Maksimalkan Kampanye Online
Koordinator Pengelolaan Struktur dan Sistem Penyiaran (PS2P) Komisi Penyiaran Indonesia (KPI) Mohamad Reza merespons penyelenggaraan Pilkada serentak di tengah pandemi ini, dengan mengusulkan beberapa poin penting untuk menjadi perhatian bagi pihak penyelenggara.
“Kami meminta KPU untuk memaksimalkan kampanye online di lembaga penyiaran dan memanfaatkan jaringan internet yang tersedia, sehingga dapat meminimalisasi atau menghindari kerumunan massa yang berpotensi menjadi klaster penyebaran Covid-19,” kata Reza.

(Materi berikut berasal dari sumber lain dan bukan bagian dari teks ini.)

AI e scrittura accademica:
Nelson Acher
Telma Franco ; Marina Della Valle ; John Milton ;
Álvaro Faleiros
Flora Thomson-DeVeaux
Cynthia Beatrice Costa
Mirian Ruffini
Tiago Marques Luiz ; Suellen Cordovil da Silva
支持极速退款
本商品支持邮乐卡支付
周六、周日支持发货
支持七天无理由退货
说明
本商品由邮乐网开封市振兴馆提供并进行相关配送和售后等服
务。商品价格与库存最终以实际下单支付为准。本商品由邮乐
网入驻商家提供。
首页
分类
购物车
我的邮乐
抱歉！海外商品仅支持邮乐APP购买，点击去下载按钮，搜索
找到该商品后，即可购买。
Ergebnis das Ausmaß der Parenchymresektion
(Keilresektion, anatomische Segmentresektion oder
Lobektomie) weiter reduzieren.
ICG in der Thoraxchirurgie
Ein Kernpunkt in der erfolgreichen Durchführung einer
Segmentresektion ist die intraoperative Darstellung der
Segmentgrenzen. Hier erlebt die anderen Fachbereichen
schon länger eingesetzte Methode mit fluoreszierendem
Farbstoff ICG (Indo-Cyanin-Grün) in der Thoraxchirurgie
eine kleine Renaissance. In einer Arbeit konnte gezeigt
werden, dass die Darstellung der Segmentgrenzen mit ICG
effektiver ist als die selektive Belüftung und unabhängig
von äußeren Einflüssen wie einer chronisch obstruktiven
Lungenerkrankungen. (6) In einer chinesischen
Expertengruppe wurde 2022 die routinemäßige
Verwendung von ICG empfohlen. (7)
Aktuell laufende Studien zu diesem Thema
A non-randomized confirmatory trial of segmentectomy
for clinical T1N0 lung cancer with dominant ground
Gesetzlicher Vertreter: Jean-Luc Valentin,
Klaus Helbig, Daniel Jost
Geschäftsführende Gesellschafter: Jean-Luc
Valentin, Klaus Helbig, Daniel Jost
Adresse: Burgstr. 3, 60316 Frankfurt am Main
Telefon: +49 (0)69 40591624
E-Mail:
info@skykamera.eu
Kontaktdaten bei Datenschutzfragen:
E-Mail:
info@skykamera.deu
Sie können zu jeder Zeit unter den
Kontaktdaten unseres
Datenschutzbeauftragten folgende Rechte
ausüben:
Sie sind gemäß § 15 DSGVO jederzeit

Di daerah yang melaksanakan Pilkada itu, ia juga meminta KPU agar dapat memperhatikan keterjangkauan wilayah di layanan Free To Air (FTA) atau siarang gratis, di lembaga penyiaran swasta, dan di lembaga penyiaran publik lokal serta saluran siaran berlangganan.
“Informasi mengenai itu semua bisa dikoordinasikan dengan kami (KPI) serta Kementerian Komunikasi dan Informatikan,” jelas Dosen Ilmu Komunikasi Universitas Negeri Gorontalo ini.
Lebih lanjut dikatakan bahwa di beberapa daerah yang ada lembaga penyiaran itu, faktanya masih ada yang tidak terjangkau oleh siaran dan internet. Dalam konteks ini, menurut Reza, dibutuhkan strategi lebih lanjut agar diatur kemudian.
“Jika itu dilakukan oleh penyelenggara Pilkada maka informasi bisa sampai ke masyarakat dengan meminimalisasi pertemuan tatap muka dan menghindari kerumunan massa saat kampanye,” pungkasnya.
Untuk diketahui, Pilkada serentak tetap dilaksanakan tahun ini, meski masih dalam masa pandemi Covid-19. Hal ini membuat beberapa pihak, seperti Pengurus Besar Nahdlatul Ulama (PBNU) dan Pengurus Pusat (PP) Muhammadiyah meminta agar penyelenggaraan pilkada ditunda.
Berdasarkan data dari Satuan Gugus Tugas Penanganan Covid-19, pada Senin (28/9) kemarin terdapat penambahan jumlah kasus positif baru sebanyak 3509. Sejak Maret 2020, terdapat 278.722 orang yang terkonfirmasi positif Covid-19.
Sementara itu, pasien yang meninggal akibat Covid-19 bertambah 87 orang sehingga total mencapai 10.473 orang. Sedangkan pasien yang berhasil sembuh mendapat penambahan sebanyak 3856 dan total terdapat 206.870 pasien sembuh dari Covid-19.